No fue hasta que comprendí que el sexo no se trataba sino de un diálogo honesto con la otra persona que comencé a desterrar de mí a los machos del recreo, sin embargo, ahí comenzó otra lucha aún más tortuosa. Mi cuerpo comenzó a traicionarme. Reflejos musculares de una masculinidad absurda emergían y se apoderaban del espacio. Sacrifiqué algunas parejas en un intento por sacar lo que creía mejor en mí.
Continuaba siendo egoísta, en aquel diálogo solo quería hablar yo. La sexualidad femenina se había convertido en un misterio que poco a poco iba perdiendo su lógica. Me sentí frustrado muchas veces y sé que conmigo sufrieron encorvados muchos más. Cuando comencé a escucharlas a ellas, entendí que no estaba solo en mi frustración, que ellas también sufrían de una presión social inmensa, que entre amigas se habían hecho un daño incurable, que sus parejas las usaron, que a muchas las violaron, las engañaron, la embarazaron, la maltrataron, que de sus aventuras solo se llevaban la mayor desilusión y que la búsqueda se había tornado, a estas alturas, una eterna danza defensiva, donde cada uno hacía lo que podía.

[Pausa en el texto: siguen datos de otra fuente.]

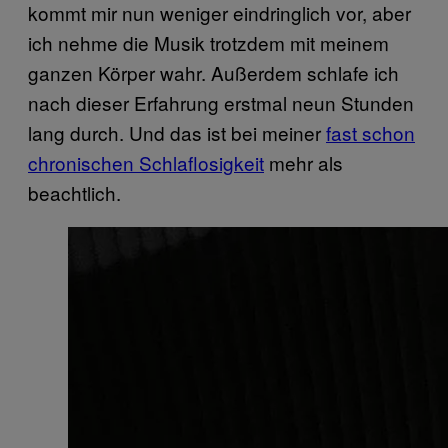
kommt mir nun weniger eindringlich vor, aber
ich nehme die Musik trotzdem mit meinem
ganzen Körper wahr. Außerdem schlafe ich
nach dieser Erfahrung erstmal neun Stunden
lang durch. Und das ist bei meiner
fast schon
chronischen Schlaflosigkeit
mehr als
beachtlich.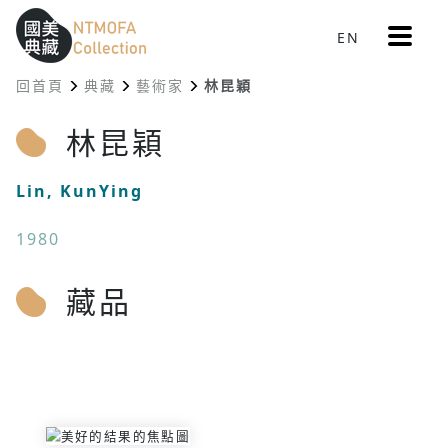
更
EN
跳到中間主要內容區
網站導覽
:::
多
選
回首頁
典藏
藝術家
林昆穎
單
:::
林昆穎
Lin, KunYing
1980
藏品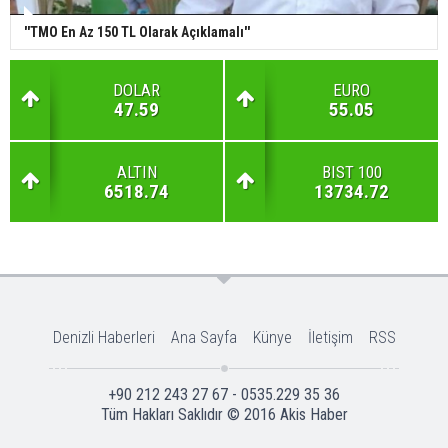
''TMO En Az 150 TL Olarak Açıklamalı''
DOLAR
EURO
47.59
55.05
ALTIN
BIST 100
6518.74
13734.72
Denizli Haberleri
Ana Sayfa
Künye
İletişim
RSS
+90 212 243 27 67 - 0535.229 35 36
Tüm Hakları Saklıdır © 2016
Akis Haber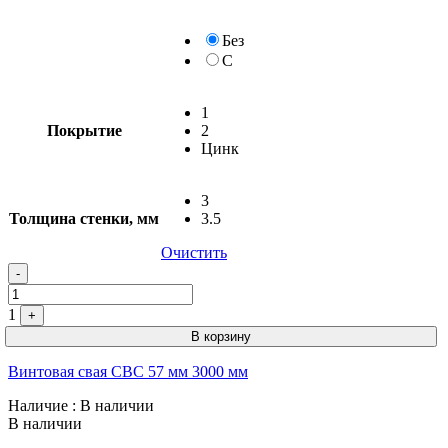
Без
С
1
Покрытие
2
Цинк
3
Толщина стенки, мм
3.5
Очистить
-
1
+
В корзину
Винтовая свая СВС 57 мм 3000 мм
Наличие
: В наличии
В наличии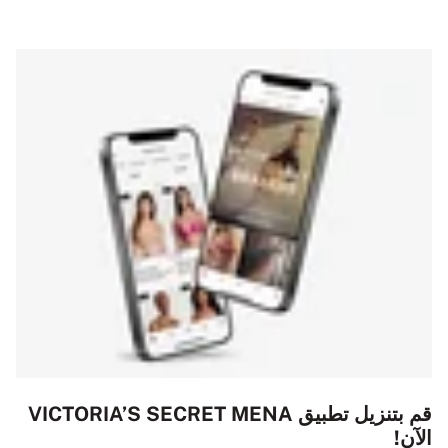
قم بتنزيل تطبيق VICTORIA’S SECRET MENA
الآن!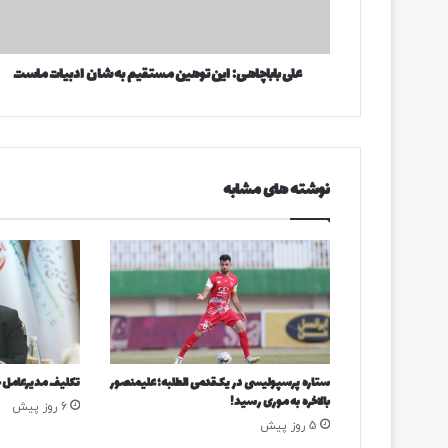
ا
ا
چ
ر
ا
د
علی باباچاهی: این توهین مستقیم به شان ادبیات ماست
ه
ک
ی
ن
:
ی
ا
د
ی
ن
نوشته های مشابه
ت
و
ه
ی
ن
م
س
ت
ق
ستاره پرسپولیسی در یک‌قدمی الطلبه؛ علیمنصور
تکلیف مدیرعامل
ی
بالاخره به موری رسید!
6 روز پیش
م
5 روز پیش
ب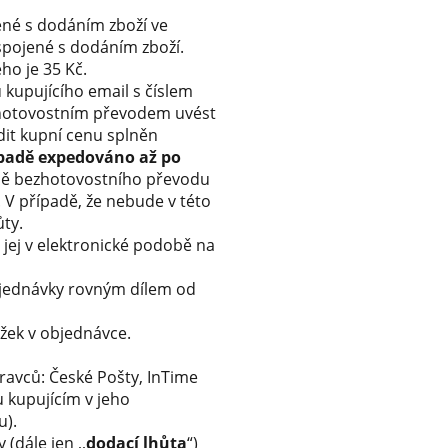
ené s dodáním zboží ve
 spojené s dodáním zboží.
ho je 35 Kč.
 kupujícího email s číslem
ezhotovostním převodem uvést
dit kupní cenu splněn
ípadě expedováno až po
padě bezhotovostního převodu
 V případě, že nebude v této
ůty.
 jej v elektronické podobě na
objednávky rovným dílem od
žek v objednávce.
ravců: České Pošty, InTime
u kupujícím v jeho
u).
(dále jen ,,
dodací lhůta
“)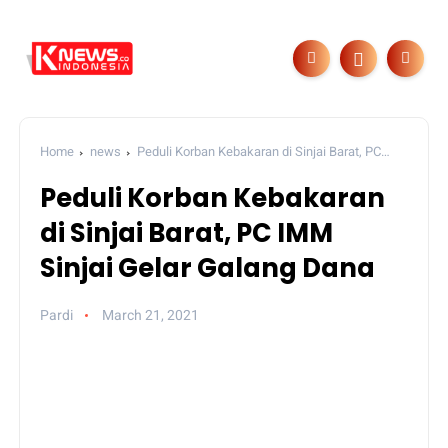
Home
news
Peduli Korban Kebakaran di Sinjai Barat, PC
IMM Sinjai Gelar Galang Dana
Peduli Korban Kebakaran
di Sinjai Barat, PC IMM
Sinjai Gelar Galang Dana
Pardi
March 21, 2021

Y sí, disfrutamos cuando pudimos, y tuvimos el mejor sexo que pudimos tener, y gemimos tanto que creímos exorcizar nuestros fantasmas, y vimos el amanecer sin percatarnos y caímos tan agotados que dijimos “ahora sí”, pero sabemos que no, que apenas estábamos empezando a librarnos de aquellos cimientos mediocres con los que crecimos todos, ausentes de una educación sexual por parte de la escuela y de nuestros padres, lejos de una comprensión social por nuestras diferencias, infinitamente distantes de un amor que celebra la libertad ajena. Todo esto parecía un bello sueño y como todo sueño, pocos se preocuparon verdaderamente por alcanzarlo.

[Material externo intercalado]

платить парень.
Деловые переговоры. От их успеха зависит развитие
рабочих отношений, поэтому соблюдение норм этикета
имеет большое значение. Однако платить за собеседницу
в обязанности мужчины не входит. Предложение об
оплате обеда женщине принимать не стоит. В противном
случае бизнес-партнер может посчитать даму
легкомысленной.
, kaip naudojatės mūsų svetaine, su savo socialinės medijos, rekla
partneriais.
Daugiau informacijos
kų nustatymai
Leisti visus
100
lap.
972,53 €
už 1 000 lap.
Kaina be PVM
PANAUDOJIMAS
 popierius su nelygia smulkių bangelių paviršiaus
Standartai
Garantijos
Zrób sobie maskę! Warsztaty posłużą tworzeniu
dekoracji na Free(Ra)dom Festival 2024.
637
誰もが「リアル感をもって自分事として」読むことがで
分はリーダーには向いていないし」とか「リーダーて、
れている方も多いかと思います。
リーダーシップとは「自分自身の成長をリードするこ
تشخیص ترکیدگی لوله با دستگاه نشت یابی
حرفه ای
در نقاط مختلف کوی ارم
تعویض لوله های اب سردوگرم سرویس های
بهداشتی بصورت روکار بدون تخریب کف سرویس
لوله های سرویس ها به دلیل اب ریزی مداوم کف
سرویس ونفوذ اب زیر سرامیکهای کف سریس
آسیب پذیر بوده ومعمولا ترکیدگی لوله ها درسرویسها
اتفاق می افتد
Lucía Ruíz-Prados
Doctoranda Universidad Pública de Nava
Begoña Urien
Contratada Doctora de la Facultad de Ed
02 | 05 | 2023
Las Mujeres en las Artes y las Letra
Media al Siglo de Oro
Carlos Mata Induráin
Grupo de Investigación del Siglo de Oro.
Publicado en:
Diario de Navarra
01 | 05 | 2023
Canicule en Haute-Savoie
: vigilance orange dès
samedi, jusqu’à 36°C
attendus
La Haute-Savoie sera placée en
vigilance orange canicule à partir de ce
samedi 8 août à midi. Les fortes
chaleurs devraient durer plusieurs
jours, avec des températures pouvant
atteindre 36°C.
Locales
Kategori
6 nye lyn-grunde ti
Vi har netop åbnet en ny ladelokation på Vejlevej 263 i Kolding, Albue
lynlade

A mis amigos varones continúo saludándolos con un abrazo. Es curioso que luego de tanto especular sobre la sexualidad femenina no tengamos la más mínima idea de nuestra propia sexualidad. “Los varones no juegan de mano”, oran en silencio para sus adentros mientras se apartan de cualquier roce con otro hombre, incluso, de sus propios roces. Quisiera que nos detuviéramos de verdad para darnos la mano como una caricia, pero aún sufrimos de la terquedad del tiempo; crecer consiste en desacelerar el tiempo y contemplar, escuchar y aceptar los ritmos de la existencia, no juzgar la realidad que se nos presentaba solo porque era diferente. Muchos continúan estando en la secundaria, apartándome con un pequeño empujón, evitando el roce de las personas que se quieren. Hoy solo rehúsan del pasado, le huyen, no lo enfrentan. La valentía que poseen es una arquitectura de gestos, frases y acciones que simulan muy bien cierta nobleza y moralidad, pero a la larga aún se sientan a mi lado en posición fetal y lloramos juntos las malas decisiones, los movimientos bruscos, la fatalidad de crecer con falsos nortes, la aspereza de madurar sin las influencias, la masculinidad dada por sentada que todavía nos asecha en la nuca y nos sacude en sueños. A todos nosotros va mi mejor caricia, hombres de mi alma.